A reivindicação se deu durante um encontro entre o presidente da Anpei, Carlos Calmanovici, e o recentemente empossado ministro de C&T, Marco Antonio Raupp nesta quarta-feira, 08.
 
“Para que a participação do governo federal tenha resultados efetivos no aumento dos índices de inovação do País, as empresas precisam ter certeza de que os programas de financiamento não serão reduzidos ou interrompidos”, alertou Calmanovici.   
 
A Anpei reúne empresas cujos investimentos anuais em P&D representam 2/3 dos gastos empresariais nessas atividades no Brasil.
 
A nota divulgada pela Anpei não menciona o assunto, mas um exemplo claro da inconstância do governo federal no que tange ao estímulo à inovação é o Prime, primeiro programa de financiamento a fundo perdido para pequenas empresas inovadoras da Finep.
 
Operado através de incubadoras de tecnologia parceiras como a Raiar da PUC-RS no Rio Grande do Sul, o programa foi lançado em 2009 prometendo investimentos de R$ 1,4 bilhão, valor suficiente para beneficiar 11 mil empresas.
 
Uma primeira edição chegou a acontecer na qual foram concedidos  R$ 165,6 milhões, 27% abaixo da meta estabelecida. 
 
Participaram 4581 empresas com faturamento anual de até R$ 10,4 milhões, das quais só 1380 conseguiram cumprir os requisitos e apresentar uma ideias que pudessem ser consideradas inovadoras pela Finep e receber os R$ 120 mil.
 
A última comunicação da Finep sobre  o tema falava em dezembro de 2010 como prazo para abertura de um segundo edital. 
 
O programa parece morto e enterrado, mas durante participação em evento em Porto Alegre em outubro de 2011 o secretário de Desenvolvimento Tecnológico e Inovação do Ministério de Ciência e Tecnologia, Ronaldo Mota, se negou a jogar a pá de cal.
 
“Os grandes programas de incentivo à inovação em países desenvolvidos funcionam de forma descentralizada.
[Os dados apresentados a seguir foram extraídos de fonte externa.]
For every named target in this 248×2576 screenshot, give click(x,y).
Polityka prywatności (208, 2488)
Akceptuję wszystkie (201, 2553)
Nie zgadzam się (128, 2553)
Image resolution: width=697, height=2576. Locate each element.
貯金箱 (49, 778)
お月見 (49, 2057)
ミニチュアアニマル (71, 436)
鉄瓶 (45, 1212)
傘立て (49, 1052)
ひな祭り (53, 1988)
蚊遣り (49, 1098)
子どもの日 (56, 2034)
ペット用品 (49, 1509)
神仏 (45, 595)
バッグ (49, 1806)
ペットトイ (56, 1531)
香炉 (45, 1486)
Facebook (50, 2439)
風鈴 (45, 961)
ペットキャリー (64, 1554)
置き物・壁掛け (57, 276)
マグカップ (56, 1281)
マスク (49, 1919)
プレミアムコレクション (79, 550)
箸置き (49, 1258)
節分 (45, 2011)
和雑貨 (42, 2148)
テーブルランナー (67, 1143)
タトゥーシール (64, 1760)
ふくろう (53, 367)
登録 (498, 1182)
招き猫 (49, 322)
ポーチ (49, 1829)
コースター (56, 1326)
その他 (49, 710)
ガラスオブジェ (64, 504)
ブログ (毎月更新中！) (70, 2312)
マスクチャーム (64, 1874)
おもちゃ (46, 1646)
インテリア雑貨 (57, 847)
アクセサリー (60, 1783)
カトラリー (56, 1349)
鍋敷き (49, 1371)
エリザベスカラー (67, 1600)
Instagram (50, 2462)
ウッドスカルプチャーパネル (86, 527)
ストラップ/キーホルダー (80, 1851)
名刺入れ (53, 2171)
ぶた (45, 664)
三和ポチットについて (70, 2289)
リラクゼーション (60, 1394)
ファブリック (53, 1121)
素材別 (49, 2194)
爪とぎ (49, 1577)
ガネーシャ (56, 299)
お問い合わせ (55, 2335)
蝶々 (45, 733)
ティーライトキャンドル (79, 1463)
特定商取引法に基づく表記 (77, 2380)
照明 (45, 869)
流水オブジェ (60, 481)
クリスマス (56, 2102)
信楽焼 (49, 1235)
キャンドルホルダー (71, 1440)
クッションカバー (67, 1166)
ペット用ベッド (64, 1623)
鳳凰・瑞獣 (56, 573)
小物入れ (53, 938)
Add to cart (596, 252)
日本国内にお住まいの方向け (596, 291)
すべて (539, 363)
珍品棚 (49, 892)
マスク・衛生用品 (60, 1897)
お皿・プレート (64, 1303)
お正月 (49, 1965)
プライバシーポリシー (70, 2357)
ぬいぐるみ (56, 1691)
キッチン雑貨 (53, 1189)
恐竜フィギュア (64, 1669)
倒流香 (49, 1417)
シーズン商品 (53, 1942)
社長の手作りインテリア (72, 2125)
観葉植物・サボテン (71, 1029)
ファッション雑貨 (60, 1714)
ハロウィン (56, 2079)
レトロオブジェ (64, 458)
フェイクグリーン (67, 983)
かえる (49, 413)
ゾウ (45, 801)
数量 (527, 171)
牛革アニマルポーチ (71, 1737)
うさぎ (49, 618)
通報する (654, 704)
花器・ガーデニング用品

Foi uma primeira experiência positiva mas que precisa ser reformulada para uma segunda edição”, afirmou na ocasião Mota, cujo ministério é um dos controladores da Finep.
 
Medo de cortes
Os recursos federais investidos em P&D aumentaram 70% entre os anos 2000 a 2010, passando de R$ 8,2 bilhões para R$ 14 bilhões, mas a Anpei teme que os cortes havidos no orçamento do MCTI em 2011, e a possibilidade de novos cortes em 2012, comprometam os investimentos em inovação.
 
 “Estamos preocupados também com o risco de a nova legislação sobre a partilha dos royalties do petróleo não contemplar a atividades de ciência e tecnologia”, afirmou o presidente da Anpei. 
 
Isso ocorrerá se o PLS 448, já aprovado no Senado, tiver o mesmo fim na Câmara e também for sancionado pela presidente Dilma Rousseff.
 
“Será um golpe no sistema nacional de ciência, tecnologia e inovação”, resumiu o vice-presidente da Anpei, Guilherme Lima. “Até 2020, serão subtraídos cerca de nove bilhões de reais das atividades de pesquisa, desenvolvimento e inovação no País, se não houver uma reversão do que foi aprovado no PLS 448”.